Information shown -
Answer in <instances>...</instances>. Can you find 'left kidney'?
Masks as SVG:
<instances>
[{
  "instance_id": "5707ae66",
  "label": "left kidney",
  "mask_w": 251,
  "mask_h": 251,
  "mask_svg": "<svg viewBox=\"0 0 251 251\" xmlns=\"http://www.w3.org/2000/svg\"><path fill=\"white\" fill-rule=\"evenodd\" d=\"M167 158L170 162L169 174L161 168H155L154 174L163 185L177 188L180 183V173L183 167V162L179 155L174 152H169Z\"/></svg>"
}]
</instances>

Task description -
Each record must be restated word for word, including the last line.

Solution to the exercise -
Answer in <instances>...</instances>. Can you find 'left kidney'?
Masks as SVG:
<instances>
[{
  "instance_id": "5707ae66",
  "label": "left kidney",
  "mask_w": 251,
  "mask_h": 251,
  "mask_svg": "<svg viewBox=\"0 0 251 251\" xmlns=\"http://www.w3.org/2000/svg\"><path fill=\"white\" fill-rule=\"evenodd\" d=\"M167 158L170 162L169 174L161 168H155L154 174L163 185L177 188L180 183V173L183 167V162L179 155L174 152H169Z\"/></svg>"
}]
</instances>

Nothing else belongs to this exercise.